The synergy of the industrial chain and the upgrading of logistics provide solid support for exports. The China Europe (Central Asia) train from Xining, Qinghai Province, can carry 290 new energy vehicles equipped with locally produced lithium power batteries and supporting charging piles at one time, and then go abroad through Khorgos Port to many countries in Central Asia. This integrated transportation mode of "whole vehicle+parts+charging equipment" has greatly improved export efficiency. In the first half of 2025, the number of outbound commercial vehicles at Khorgos Port alone will reach 56000, up 21.6% year on year. From the cooperation between Jianghuai Automobile and Arul Group to build Kazakhstan's largest automobile production enterprise, to BYD and Yutong establishing sales and service networks covering major cities, China's new energy vehicle industry chain is deeply integrating into the Central Asian market.

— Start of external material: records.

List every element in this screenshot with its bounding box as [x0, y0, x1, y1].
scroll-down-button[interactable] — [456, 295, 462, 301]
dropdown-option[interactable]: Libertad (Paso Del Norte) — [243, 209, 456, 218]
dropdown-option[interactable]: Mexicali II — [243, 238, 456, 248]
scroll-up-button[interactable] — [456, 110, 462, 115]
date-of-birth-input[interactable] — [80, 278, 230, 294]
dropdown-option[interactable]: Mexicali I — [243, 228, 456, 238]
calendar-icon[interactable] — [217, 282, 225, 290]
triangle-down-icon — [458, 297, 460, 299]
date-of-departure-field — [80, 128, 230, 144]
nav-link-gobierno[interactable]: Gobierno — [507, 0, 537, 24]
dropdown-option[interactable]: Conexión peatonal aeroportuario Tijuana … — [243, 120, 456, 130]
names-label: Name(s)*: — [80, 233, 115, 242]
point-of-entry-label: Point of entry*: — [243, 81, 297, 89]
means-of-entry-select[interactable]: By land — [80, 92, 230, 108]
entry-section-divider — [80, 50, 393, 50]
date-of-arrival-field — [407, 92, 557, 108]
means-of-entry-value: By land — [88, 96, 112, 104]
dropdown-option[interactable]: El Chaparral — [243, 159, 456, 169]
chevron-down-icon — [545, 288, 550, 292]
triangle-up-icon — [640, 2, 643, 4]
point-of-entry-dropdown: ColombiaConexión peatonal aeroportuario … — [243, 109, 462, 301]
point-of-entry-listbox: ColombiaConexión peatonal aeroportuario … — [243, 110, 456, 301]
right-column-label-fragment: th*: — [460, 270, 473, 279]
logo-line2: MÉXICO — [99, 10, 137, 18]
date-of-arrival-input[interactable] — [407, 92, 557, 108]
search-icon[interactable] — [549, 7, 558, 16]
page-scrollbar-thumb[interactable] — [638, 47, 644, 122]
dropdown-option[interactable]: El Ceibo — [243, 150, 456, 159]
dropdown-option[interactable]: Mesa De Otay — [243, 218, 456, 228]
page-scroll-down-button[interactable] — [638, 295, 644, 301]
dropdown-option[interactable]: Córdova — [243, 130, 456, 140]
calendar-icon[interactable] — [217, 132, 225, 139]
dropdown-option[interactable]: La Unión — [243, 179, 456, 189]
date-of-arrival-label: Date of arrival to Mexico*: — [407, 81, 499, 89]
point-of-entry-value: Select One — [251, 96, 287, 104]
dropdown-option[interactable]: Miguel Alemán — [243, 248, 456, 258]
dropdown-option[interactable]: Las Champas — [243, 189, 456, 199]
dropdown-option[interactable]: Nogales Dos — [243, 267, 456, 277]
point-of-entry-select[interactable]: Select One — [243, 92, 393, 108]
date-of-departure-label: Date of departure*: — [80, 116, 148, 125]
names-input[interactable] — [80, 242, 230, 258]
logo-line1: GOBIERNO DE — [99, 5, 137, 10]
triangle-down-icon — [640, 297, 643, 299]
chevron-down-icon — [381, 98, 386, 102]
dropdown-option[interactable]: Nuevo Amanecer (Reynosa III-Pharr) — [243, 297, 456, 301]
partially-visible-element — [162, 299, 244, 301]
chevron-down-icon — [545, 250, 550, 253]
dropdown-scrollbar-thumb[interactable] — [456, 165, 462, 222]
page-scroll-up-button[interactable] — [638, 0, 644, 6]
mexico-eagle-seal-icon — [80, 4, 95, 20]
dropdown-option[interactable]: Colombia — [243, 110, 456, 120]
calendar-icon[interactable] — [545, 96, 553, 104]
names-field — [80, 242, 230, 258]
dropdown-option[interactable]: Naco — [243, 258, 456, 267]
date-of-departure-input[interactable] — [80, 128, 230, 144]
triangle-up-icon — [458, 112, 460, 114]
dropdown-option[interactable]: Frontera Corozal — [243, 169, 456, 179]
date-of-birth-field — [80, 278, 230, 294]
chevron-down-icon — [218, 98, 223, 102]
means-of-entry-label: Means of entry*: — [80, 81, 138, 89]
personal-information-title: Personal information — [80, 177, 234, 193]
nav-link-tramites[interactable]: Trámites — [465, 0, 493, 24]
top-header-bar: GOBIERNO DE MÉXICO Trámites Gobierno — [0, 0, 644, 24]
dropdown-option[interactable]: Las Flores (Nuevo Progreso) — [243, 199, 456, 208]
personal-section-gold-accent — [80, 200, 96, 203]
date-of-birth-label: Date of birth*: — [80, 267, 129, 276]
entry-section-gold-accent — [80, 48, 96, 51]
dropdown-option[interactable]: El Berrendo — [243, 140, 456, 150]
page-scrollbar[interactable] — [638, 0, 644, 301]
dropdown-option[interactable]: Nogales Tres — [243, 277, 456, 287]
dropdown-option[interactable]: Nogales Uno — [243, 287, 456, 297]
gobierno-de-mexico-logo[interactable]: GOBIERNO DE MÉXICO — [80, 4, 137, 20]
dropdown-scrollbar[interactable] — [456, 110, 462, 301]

As Cao Shuang, General Manager of BYD Central Asia, said, Central Asia is located in the hinterland of the Eurasian continent, serving not only as a consumer market for new energy vehicles, but also as a strategic hub radiating to a wider region. With the gradual improvement of localized manufacturing, supply chain, and technical service systems, China's new energy vehicle industry in Central Asia is increasingly expanding.